Persbericht
04 november 2004, nr. 102
Science-publicatie over belang biodiversiteit in de bodem
Soortenrijkdom niet zaligmakend
Een ecosysteem met veel soorten organismen functioneert niet per
definitie beter dan een systeem met weinig soorten. Dat zetten
biologen van de Vrije Universiteit Amsterdam en Alterra (onderdeel van
de Wageningen Universiteit en Researchcentrum) vrijdag 5 november
uiteen in het wetenschappelijke tijdschrift Science. Cruciaal blijkt
wélke soorten aanwezig zijn in het ecosysteem. De resultaten kunnen
helpen bij het voorspellen wat er met een ecosysteem gebeurt als er
soorten verdwijnen, bijvoorbeeld door bodemverontreiniging, of bij
komen. Ook kunnen ze helpen te bepalen welke soorten belangrijk zijn
bij het herstellen van verarmde ecosystemen.

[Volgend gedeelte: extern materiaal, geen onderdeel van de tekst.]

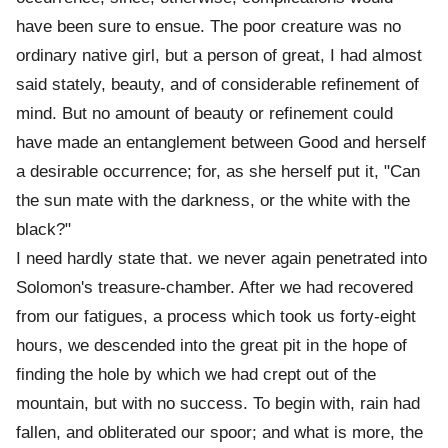
have been sure to ensue. The poor creature was no
ordinary native girl, but a person of great, I had almost
said stately, beauty, and of considerable refinement of
mind. But no amount of beauty or refinement could
have made an entanglement between Good and herself
a desirable occurrence; for, as she herself put it, "Can
the sun mate with the darkness, or the white with the
black?"
I need hardly state that. we never again penetrated into
Solomon's treasure-chamber. After we had recovered
from our fatigues, a process which took us forty-eight
hours, we descended into the great pit in the hope of
finding the hole by which we had crept out of the
mountain, but with no success. To begin with, rain had
fallen, and obliterated our spoor; and what is more, the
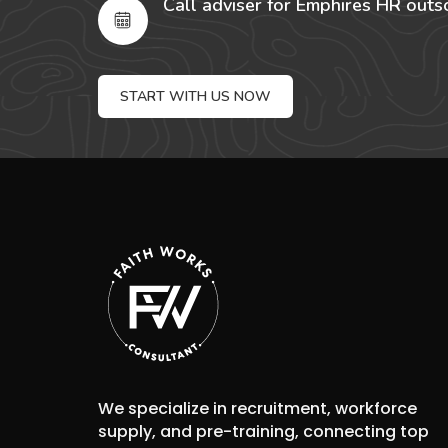
Call adviser for Emphires HR outs
START WITH US NOW
We specialize in recruitment, workforce
supply, and pre-training, connecting top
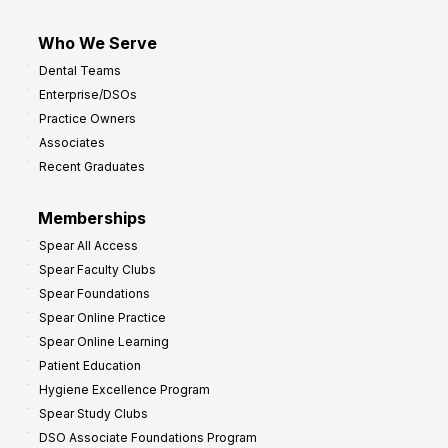
Who We Serve
Dental Teams
Enterprise/DSOs
Practice Owners
Associates
Recent Graduates
Memberships
Spear All Access
Spear Faculty Clubs
Spear Foundations
Spear Online Practice
Spear Online Learning
Patient Education
Hygiene Excellence Program
Spear Study Clubs
DSO Associate Foundations Program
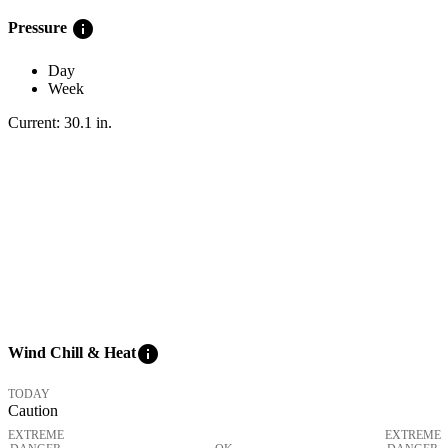
info
Pressure
Day
Week
Current:
30.1
in
.
info
Wind Chill & Heat
TODAY
Caution
EXTREME
EXTREME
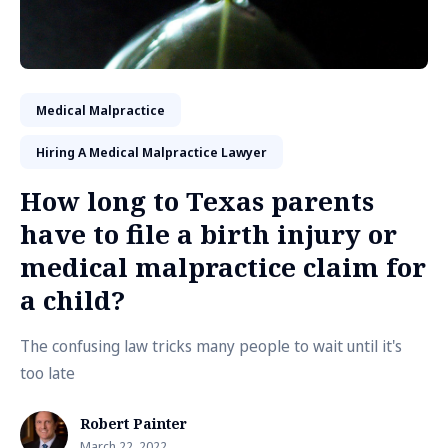
Medical Malpractice
Hiring A Medical Malpractice Lawyer
How long to Texas parents
have to file a birth injury or
medical malpractice claim for
a child?
The confusing law tricks many people to wait until it's
too late
Robert Painter
March 22, 2022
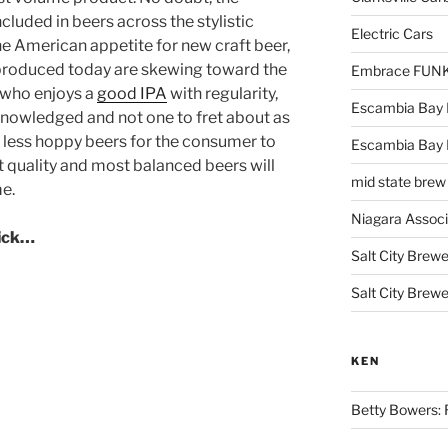
cluded in beers across the stylistic
Electric Cars
e American appetite for new craft beer,
 produced today are skewing toward the
Embrace FUNK!
e who enjoys a
good IPA
with regularity,
Escambia Bay 
cknowledged and not one to fret about as
 less hoppy beers for the consumer to
Escambia Bay
t quality and most balanced beers will
mid state brew
me.
Niagara Assoc
lick…
Salt City Brewe
Salt City Brewe
KEN
Betty Bowers: R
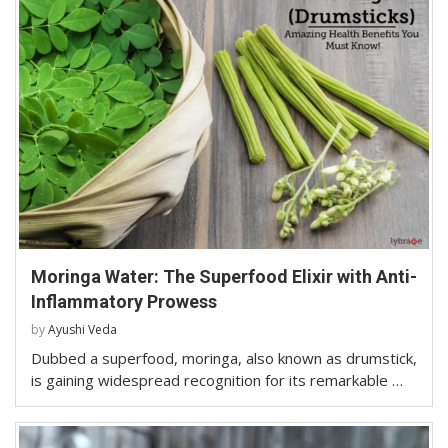
Moringa Water: The Superfood Elixir with Anti-
Inflammatory Prowess
by
Ayushi Veda
Dubbed a superfood, moringa, also known as drumstick,
is gaining widespread recognition for its remarkable …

De discussie over de vraag of soortenrijkdom per
definitie goed is voor een ecosysteem, werd tot nu toe gedomineerd
door onderzoekers van plantengemeenschappen. Zij laten zien dat meer
soorten in een ecosysteem een positieve invloed heeft op de productie
van dat systeem. Bodembiologen hebben nu gevonden dat het onder de
grond genuanceerder ligt. Ze bootsten de bodem van een uiterwaard na
en onderzochten hoe snel verschillende soortenaantallen en
-combinaties wormen, pissebedden en miljoenpoten dood bladmateriaal
afbraken in die uiterwaardbodem.
Als de stelling van de plantenonderzoekers ook voor de
bodem op zou gaan, zou in de proefopstelling met veel soorten
bodemdieren het meeste bladmateriaal worden verteerd. Maar dat was het
niet het geval. Combinaties met een klein aantal diersoorten lieten
meer afbraak van bladstrooisel zien dan bodemmonsters met veel
soorten. Betekent dit nu dat het verlies van soorten niet negatief is
voor het functioneren van dit ecosysteem? Het ligt ingewikkelder. In
bodemmonsters met maar één soort stelden de onderzoekers vast dat de
individuele bijdrage van een soort aan bodemprocessen sterk kan
verschillen. Vervolgens bleek dat in bodemmonsters met meer soorten de
totale afbraak van strooisel níet simpelweg een optelsom was van de
effecten van individuele soorten. Sommige combinaties van soorten
waren productiever, andere juist minder productief dan je op basis van
hun individuele prestaties zou verwachten.
De onderzoekers konden aan de hand van zogeheten
functionele eigenschappen van de gebruikte soorten voorspellen welke
combinaties van soorten elkaar positief beïnvloeden en welke niet.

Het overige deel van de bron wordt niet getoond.